Polygon filters are two-dimensional filters that can be used to specify non-rectangular regions of interest. To create a polygon filter, select the desired measurement (used as a plot template) in the dropdown menu and click New. A new window pops up. Clicking on the plot will generate the points of the polygon filter. When you are done, press
Enteron the keyboard and close the window. The new polygon filter is then shown in the list. Polygon filters can be applied to all measurements or only to individual measurements. You can see which polygon filters are set for which measurement by selecting each measurement in the dropdown list. In addition, polygon filters can be duplicated, inverted, exported and imported.
Filter hierarchies allow to create a virtual measurement from an existing measurement. All events that are filtered in the original measurement will not show up in its hierarchy child, allowing to perform additional filter operations on hierarchy children. This comes in handy e.g. when different subpopulations in a study need to be distinguished without the noise (e.g. debris) in the original data. Children in hierarchies always update their data according to the filtered event data from their parent, i.e. when the filters of the parent measurement change, the hierarchy child changes as well.
Show statistics of the current analysis. Please note that more comprehensive functionalities are available via the menus Export Data → Computed statistics (*.tsv) and Batch → Statistical summary.
- Regression analysis:
- Perform a regression analysis according to (general) linear mixed effects models. For more information, please see Comparing datasets with LMM as well as the references [Herbig2017] and [Herbig2018]. If you are using this feature in a scientific publication, please consider citing [Herbig2018].

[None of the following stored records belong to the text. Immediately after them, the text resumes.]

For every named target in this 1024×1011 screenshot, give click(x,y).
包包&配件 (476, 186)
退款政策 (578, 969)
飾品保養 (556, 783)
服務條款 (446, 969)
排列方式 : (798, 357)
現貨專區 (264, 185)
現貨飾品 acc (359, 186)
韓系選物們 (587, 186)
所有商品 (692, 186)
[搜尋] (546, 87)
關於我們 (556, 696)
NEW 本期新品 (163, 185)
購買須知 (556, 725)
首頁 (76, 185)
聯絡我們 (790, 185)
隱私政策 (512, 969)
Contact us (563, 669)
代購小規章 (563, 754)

- Change the plotted axes and modify the displayed axis ranges. In addition, several plotting parameters can be modified, including the number of plots, the types of plots shown and the types of isoelasticity lines shown.
- Scatter plot:
- Modify the parameters of the scatter plots.
- Contour plot:
Enable or disable contour plots, modify contour plot parameters, and select the title and color for each scatter plot.

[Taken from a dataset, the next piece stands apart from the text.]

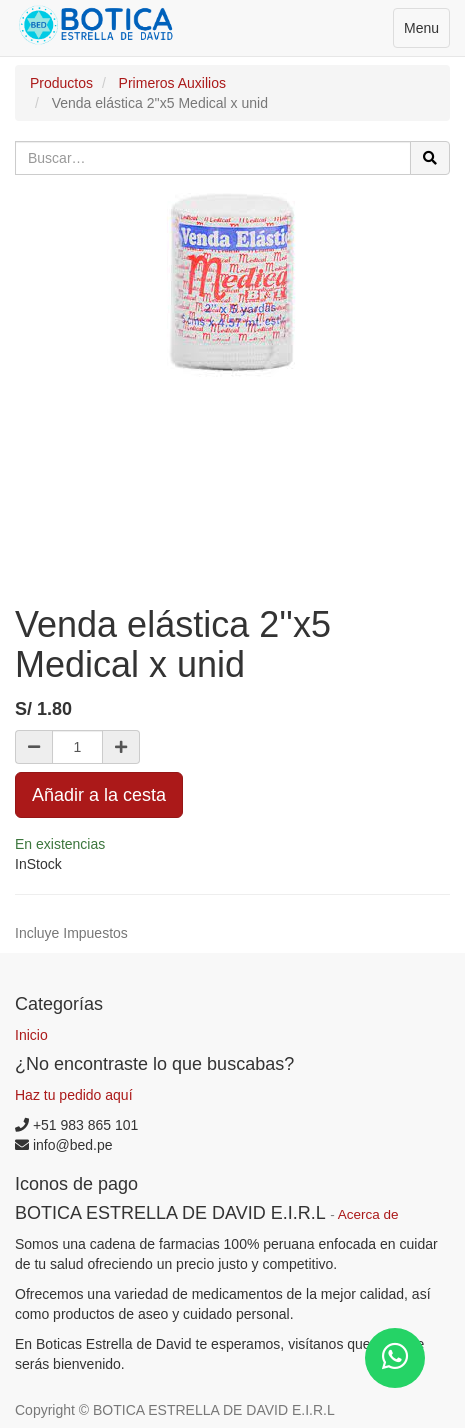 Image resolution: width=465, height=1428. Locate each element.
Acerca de (368, 1214)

New in version 0.9.2: Contour lines can now be plotted at KDE data quantiles (percentiles/100) instead of at fractions of the overall KDE using the contour level mode option. A contour line at a 0.95 quantile contains 5% of all data points.
The expert mode is available via the menu Preferences → Expert mode. The following options are enabled in expert mode:
Export data in the .rtdc file format. Using .rtdc files instead of .tdms files speeds up the analysis in Shape-Out significantly. However, exporting .tdms files to .rtdc files might be accompanied by data loss (most likely some metadata keys are not converted and included in the resulting .rtdc files). Make sure to keep the original .tdms datasets. You might have to re-generate the .rtdc files to be compatible with future versions of Shape-Out.
Several features are made available for data analysis:
- Convex area [px] (
- Measured area [px] (
- Video frame number (
- Principal inertia ratio of raw contour (
- Absolute tilt of raw contour (
See the dclab documentation for a full list of available features.